::: Input material :::

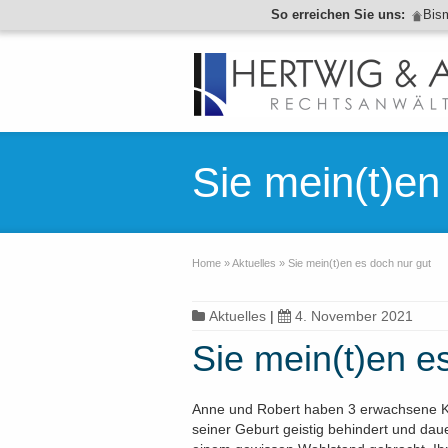
So erreichen Sie uns:
Bis
Sie mein(t)en
Home
»
Aktuelles
»
Sie mein(t)en es doch nur gut
Aktuelles
|
4. November 2021
Sie mein(t)en e
Anne und Robert haben 3 erwachsene Kin
seiner Geburt geistig behindert und dau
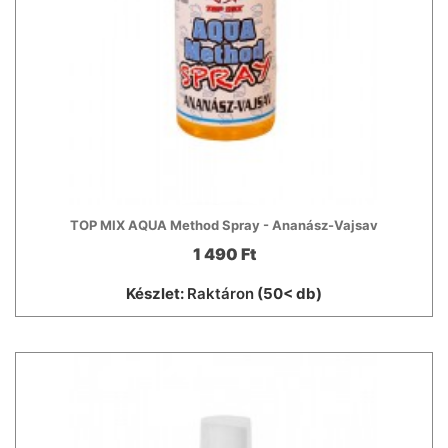
TOP MIX AQUA Method Spray - Ananász-Vajsav
1 490 Ft
Készlet:
Raktáron
(50< db)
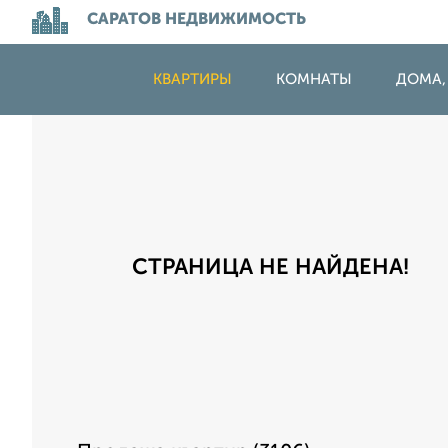
САРАТОВ НЕДВИЖИМОСТЬ
КВАРТИРЫ
КОМНАТЫ
ДОМА,
СТРАНИЦА НЕ НАЙДЕНА!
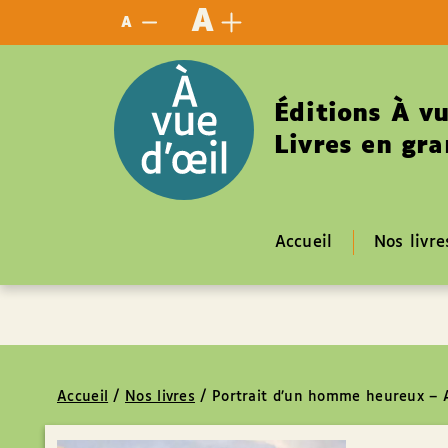
Panneau de gestion des cookies
A
A
Éditions À vu
Livres en gra
Accueil
Nos livre
Accueil
/
Nos livres
/
Portrait d’un homme heureux – 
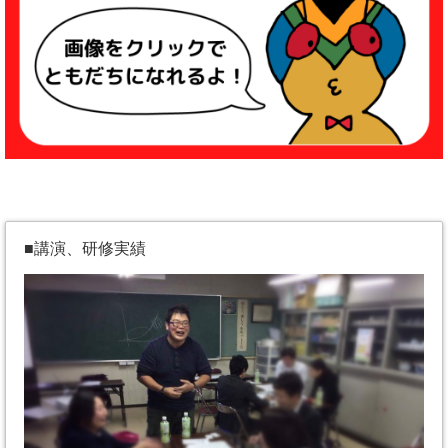
■講演、研修実績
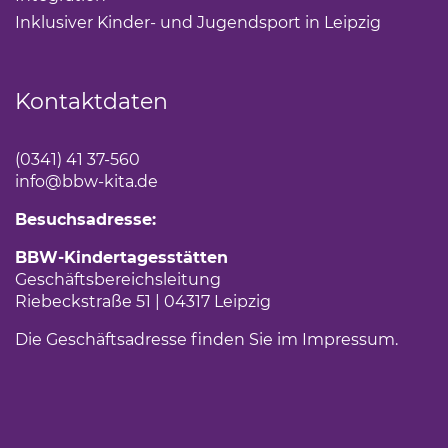
Inklusiver Kinder- und Jugendsport in Leipzig
(Link öf
Kontaktdaten
(0341) 41 37-560
info
@bbw-kita.de
Besuchsadresse:
BBW-Kindertagesstätten
Geschäftsbereichsleitung
Riebeckstraße 51 | 04317 Leipzig
Die Geschäftsadresse finden Sie im
Impressum
(Link 
.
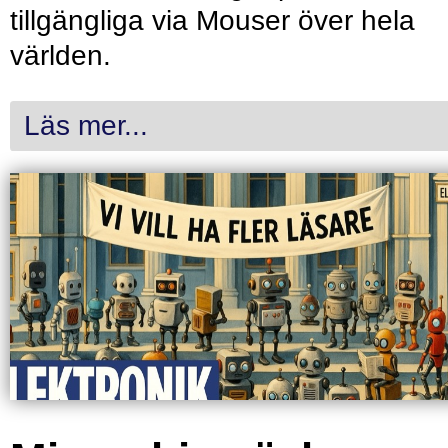
tillgängliga via Mouser över hela
världen.
Läs mer...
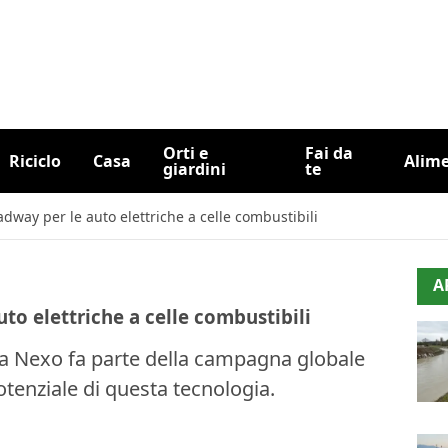
Orti e
Fai da
Riciclo
Casa
Alim
giardini
te
way per le auto elettriche a celle combustibili
A
o elettriche a celle combustibili
 la Nexo fa parte della campagna globale
otenziale di questa tecnologia.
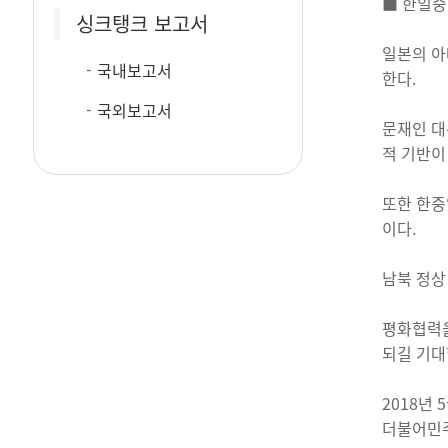
■ 한일중
싱크탱크 보고서
일본의 아
국내보고서
한다.
국외보고서
문재인 대
적 기반이
또한 한중
이다.
남북 정상
평화협력을
되길 기대
2018년 
더불어민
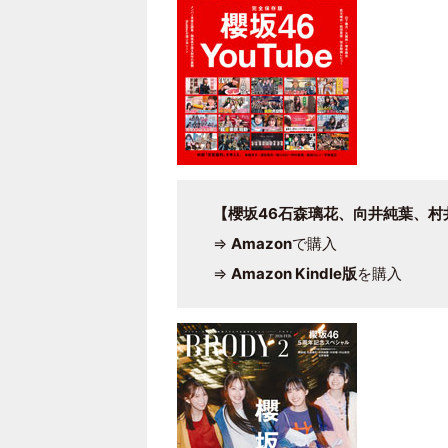
【櫻坂46石森璃花、向井純葉、村
⇒
Amazon
で購入
⇒
Amazon Kindle版
を購入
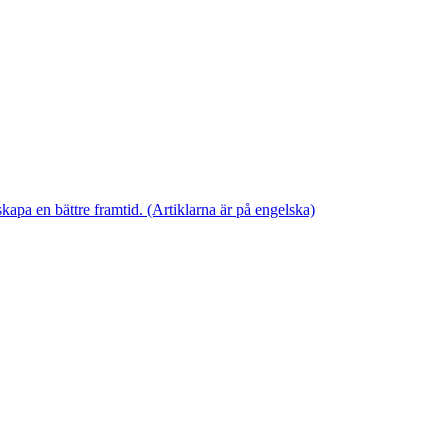
skapa en bättre framtid. (Artiklarna är på engelska)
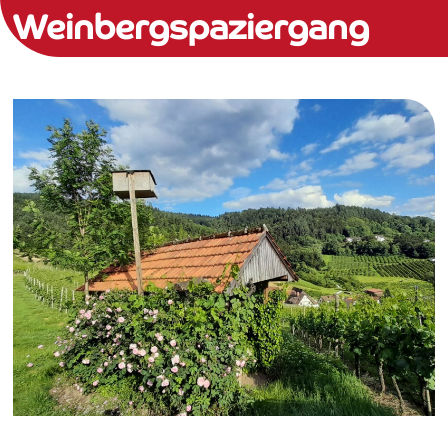
Weinbergspaziergang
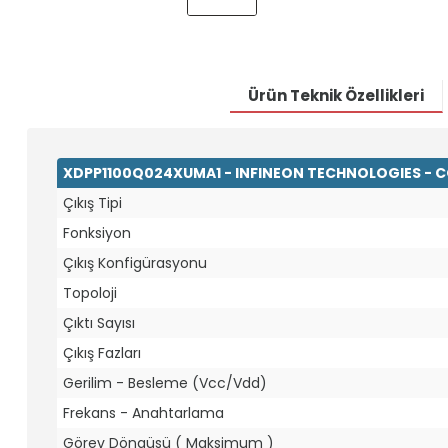
Ürün Teknik Özellikleri
XDPP1100Q024XUMA1 - INFINEON TECHNOLOGIES - 
Çıkış Tipi
Fonksiyon
Çıkış Konfigürasyonu
Topoloji
Çıktı Sayısı
Çıkış Fazları
Gerilim - Besleme (Vcc/Vdd)
Frekans - Anahtarlama
Görev Döngüsü ( Maksimum )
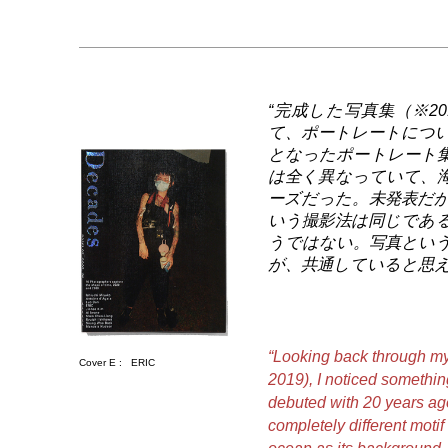
“完成した写真集（※201
て、ポートレートについ
となったポートレート
は全く異なっていて、
ーズだった。未発表だ
いう撮影法は同じであ
うではない。写真とい
が、共通していると思え
“Looking back through 
Cover E :
ERIC
2019), I noticed somethin
debuted with 20 years ago
completely different moti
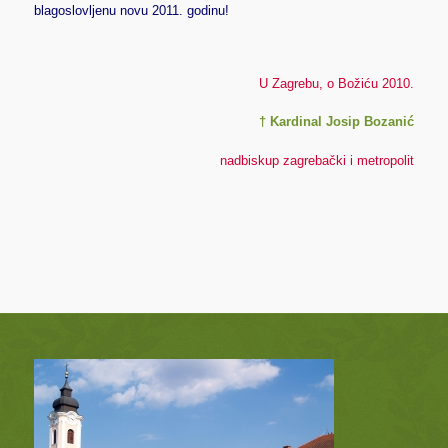
blagoslovljenu novu 2011. godinu!
U Zagrebu, o Božiću 2010.
† Kardinal Josip Bozanić
nadbiskup zagrebački i metropolit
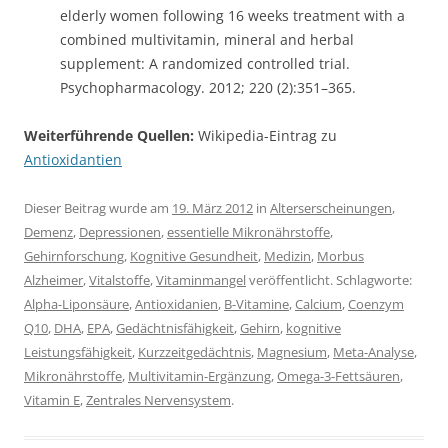
elderly women following 16 weeks treatment with a
combined multivitamin, mineral and herbal
supplement: A randomized controlled trial.
Psychopharmacology. 2012; 220 (2):351–365.
Weiterführende Quellen:
Wikipedia-Eintrag zu
Antioxidantien
Dieser Beitrag wurde am
19. März 2012
in
Alterserscheinungen
,
Demenz
,
Depressionen
,
essentielle Mikronährstoffe
,
Gehirnforschung
,
Kognitive Gesundheit
,
Medizin
,
Morbus
Alzheimer
,
Vitalstoffe
,
Vitaminmangel
veröffentlicht. Schlagworte:
Alpha-Liponsäure
,
Antioxidanien
,
B-Vitamine
,
Calcium
,
Coenzym
Q10
,
DHA
,
EPA
,
Gedächtnisfähigkeit
,
Gehirn
,
kognitive
Leistungsfähigkeit
,
Kurzzeitgedächtnis
,
Magnesium
,
Meta-Analyse
,
Mikronährstoffe
,
Multivitamin-Ergänzung
,
Omega-3-Fettsäuren
,
Vitamin E
,
Zentrales Nervensystem
.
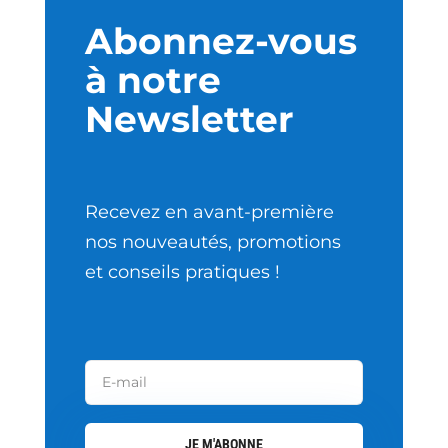
Abonnez-vous
à notre
Newsletter
Recevez en avant-première
nos nouveautés, promotions
et conseils pratiques !
JE M'ABONNE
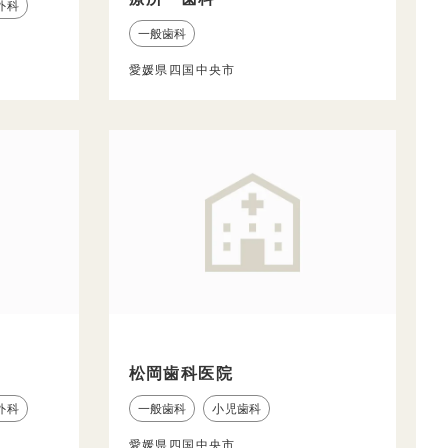
外科
一般歯科
愛媛県四国中央市
松岡歯科医院
外科
一般歯科
小児歯科
愛媛県四国中央市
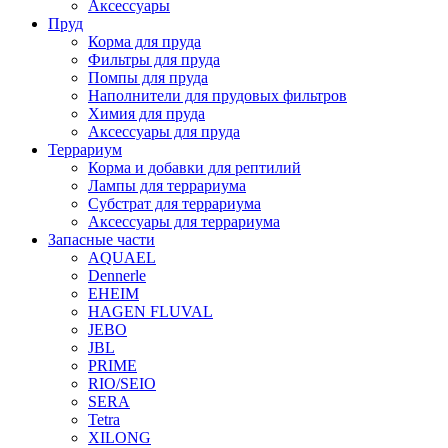
Аксессуары
Пруд
Корма для пруда
Фильтры для пруда
Помпы для пруда
Наполнители для прудовых фильтров
Химия для пруда
Аксессуары для пруда
Террариум
Корма и добавки для рептилий
Лампы для террариума
Субстрат для террариума
Аксессуары для террариума
Запасные части
AQUAEL
Dennerle
EHEIM
HAGEN FLUVAL
JEBO
JBL
PRIME
RIO/SEIO
SERA
Tetra
XILONG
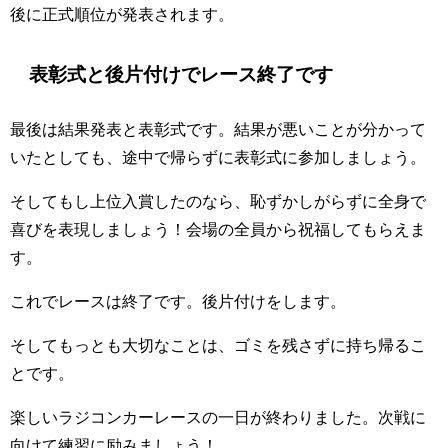
後に正式順位が発表されます。
表彰式と後片付けでレース終了です
最後は結果発表と表彰式です。結果が悪いことが分かって
いたとしても、途中で帰らずに表彰式に参加しましょう。
そしてもし上位入賞したのなら、恥ずかしがらずに全身で
喜びを表現しましょう！会場の全員から祝福してもらえま
す。
これでレースは終了です。後片付けをします。
そしてもっとも大切なことは、ゴミを残さずに持ち帰るこ
とです。
楽しいラジコンカーレースの一日が終わりました。次戦に
向けて練習に励みましょう！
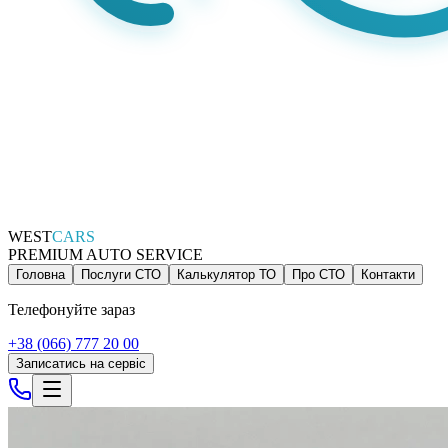
WEST
CARS
PREMIUM AUTO SERVICE
Головна
Послуги СТО
Калькулятор ТО
Про СТО
Контакти
Телефонуйте зараз
+38 (066) 777 20 00
Записатись на сервіс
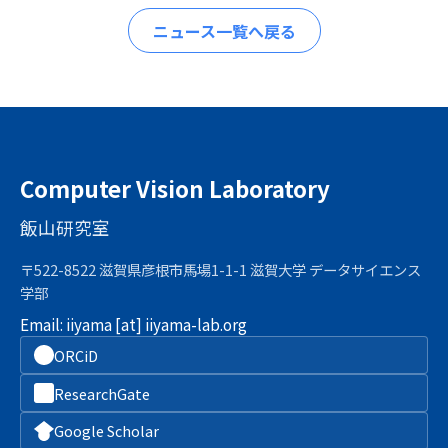
ニュース一覧へ戻る
Computer Vision Laboratory
飯山研究室
〒522-8522 滋賀県彦根市馬場1-1-1 滋賀大学 データサイエンス
学部
Email:
iiyama [at] iiyama-lab.org
ORCiD
ResearchGate
Google Scholar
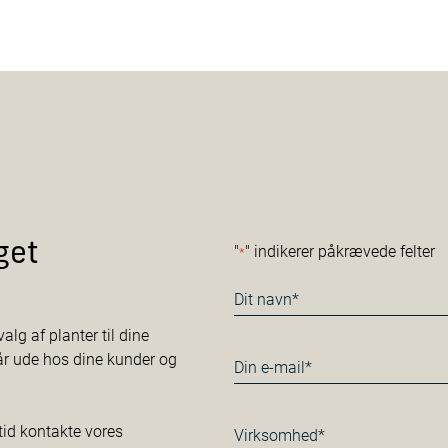
get
"
" indikerer påkrævede felter
*
Navn
*
alg af planter til dine
tår ude hos dine kunder og
E-
mail
*
Virksomhed*
tid kontakte vores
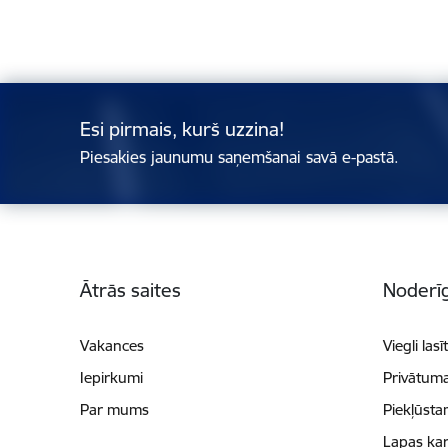
Esi pirmais, kurš uzzina!
Piesakies jaunumu saņemšanai savā e-pastā.
Kājene
Ātrās saites
Noderīg
Vakances
Viegli lasī
Iepirkumi
Privātuma
Par mums
Piekļūsta
Lapas kar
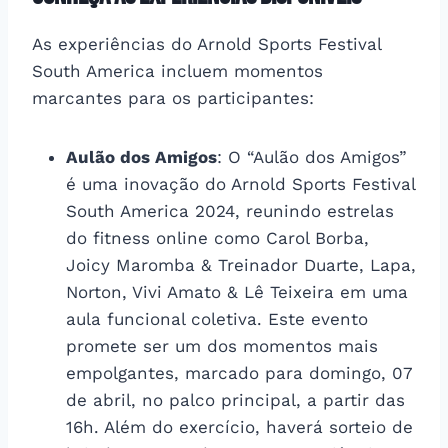
As experiências do Arnold Sports Festival
South America incluem momentos
marcantes para os participantes:
Aulão dos Amigos
: O “Aulão dos Amigos”
é uma inovação do Arnold Sports Festival
South America 2024, reunindo estrelas
do fitness online como Carol Borba,
Joicy Maromba & Treinador Duarte, Lapa,
Norton, Vivi Amato & Lê Teixeira em uma
aula funcional coletiva. Este evento
promete ser um dos momentos mais
empolgantes, marcado para domingo, 07
de abril, no palco principal, a partir das
16h. Além do exercício, haverá sorteio de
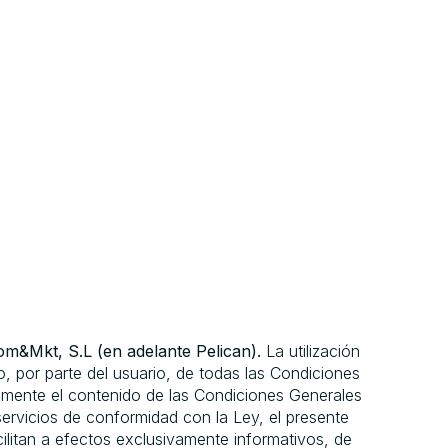
om&Mkt, S.L (en adelante Pelican).
La utilización
o, por parte del usuario, de todas las Condiciones
tamente el contenido de las Condiciones Generales
servicios de conformidad con la Ley, el presente
ilitan a efectos exclusivamente informativos, de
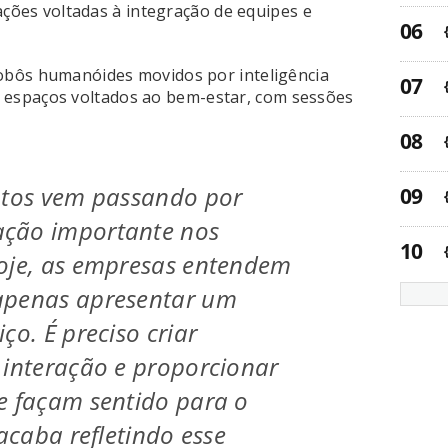
ações voltadas à integração de equipes e
obôs humanóides movidos por inteligência
s e espaços voltados ao bem-estar, com sessões
ntos vem passando por
ção importante nos
Hoje, as empresas entendem
apenas apresentar um
ço. É preciso criar
 interação e proporcionar
e façam sentido para o
 acaba refletindo esse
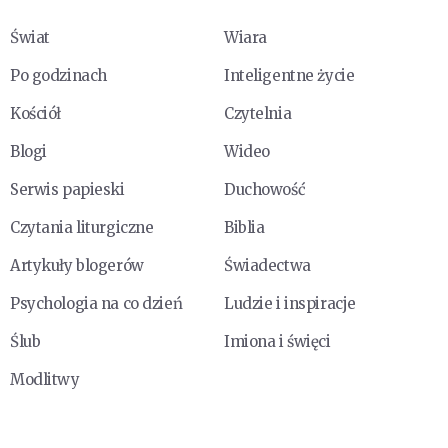
Świat
Wiara
Po godzinach
Inteligentne życie
Kościół
Czytelnia
Blogi
Wideo
Serwis papieski
Duchowość
Czytania liturgiczne
Biblia
Artykuły blogerów
Świadectwa
Psychologia na co dzień
Ludzie i inspiracje
Ślub
Imiona i święci
Modlitwy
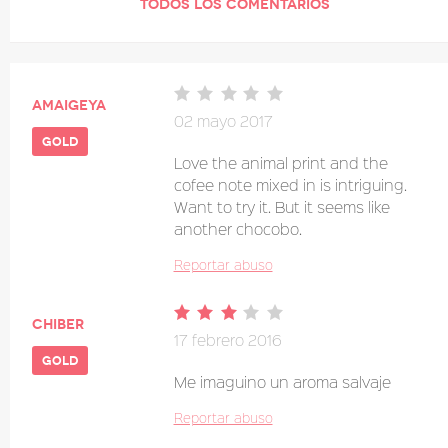
TODOS LOS COMENTARIOS
amaigeya
02 mayo 2017
gold
Love the animal print and the
cofee note mixed in is intriguing.
Want to try it. But it seems like
another chocobo.
Reportar abuso
chiber
17 febrero 2016
gold
Me imaguino un aroma salvaje
Reportar abuso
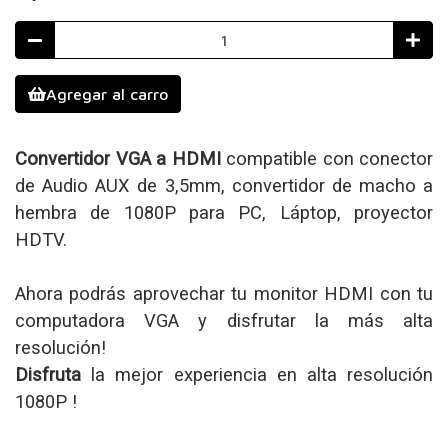
Agregar al carro
Convertidor VGA a HDMI
compatible con conector
de Audio AUX de 3,5mm, convertidor de macho a
hembra de 1080P para PC, Láptop, proyector
HDTV.
Ahora podrás aprovechar tu monitor HDMI con tu
computadora VGA y disfrutar la más alta
resolución!
Disfruta
la
mejor experiencia en alta resolución
1080P !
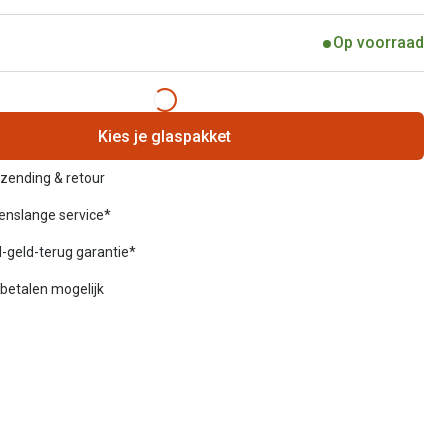
Op voorraad
Kies je glaspakket
rzending & retour
venslange service*
-geld-terug garantie*
betalen mogelijk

:::

A single number is the expected answer: how many lines of the records above contain the word "mein".

3